SOURCE DATA:
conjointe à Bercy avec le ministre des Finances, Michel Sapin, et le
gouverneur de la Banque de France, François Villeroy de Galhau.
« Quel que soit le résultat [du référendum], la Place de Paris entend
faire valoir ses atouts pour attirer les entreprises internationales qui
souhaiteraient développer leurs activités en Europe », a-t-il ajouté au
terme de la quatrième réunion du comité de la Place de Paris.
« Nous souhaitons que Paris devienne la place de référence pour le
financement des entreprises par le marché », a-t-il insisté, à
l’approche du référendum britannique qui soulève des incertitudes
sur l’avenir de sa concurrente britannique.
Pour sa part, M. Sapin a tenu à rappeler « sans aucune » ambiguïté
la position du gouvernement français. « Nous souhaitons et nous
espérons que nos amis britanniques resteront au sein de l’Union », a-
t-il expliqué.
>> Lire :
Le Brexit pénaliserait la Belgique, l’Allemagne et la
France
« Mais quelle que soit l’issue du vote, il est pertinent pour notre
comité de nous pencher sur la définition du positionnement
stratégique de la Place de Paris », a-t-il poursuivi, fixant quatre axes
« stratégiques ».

* * *

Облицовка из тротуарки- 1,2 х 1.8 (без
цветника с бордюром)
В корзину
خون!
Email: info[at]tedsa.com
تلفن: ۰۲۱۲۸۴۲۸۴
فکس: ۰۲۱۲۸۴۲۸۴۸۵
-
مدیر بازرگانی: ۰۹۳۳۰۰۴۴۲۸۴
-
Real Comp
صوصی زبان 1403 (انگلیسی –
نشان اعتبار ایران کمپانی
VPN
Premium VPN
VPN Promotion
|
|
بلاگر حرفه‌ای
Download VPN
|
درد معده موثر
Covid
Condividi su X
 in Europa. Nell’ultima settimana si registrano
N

---

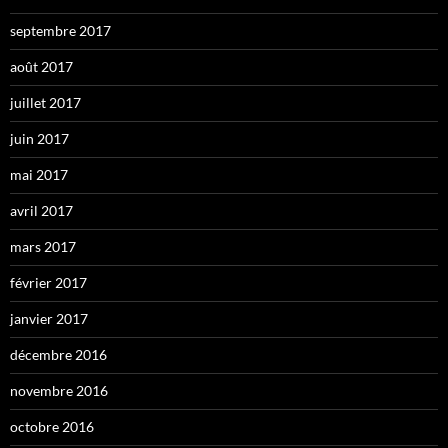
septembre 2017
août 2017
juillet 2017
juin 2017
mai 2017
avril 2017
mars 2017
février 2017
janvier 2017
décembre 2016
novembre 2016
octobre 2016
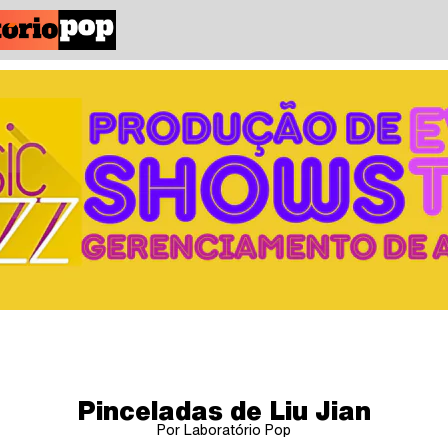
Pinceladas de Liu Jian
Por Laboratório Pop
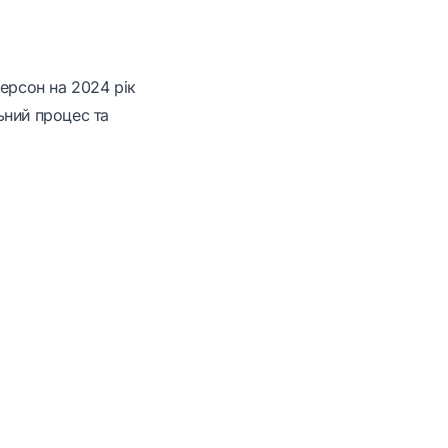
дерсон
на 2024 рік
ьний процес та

WORK REQUEST: Whenever the word "souhaitons" appears in a line of the listing, copy out that line.

EXERCISE SOLUTION:
« Nous souhaitons que Paris devienne la place de référence pour le
la position du gouvernement français. « Nous souhaitons et nous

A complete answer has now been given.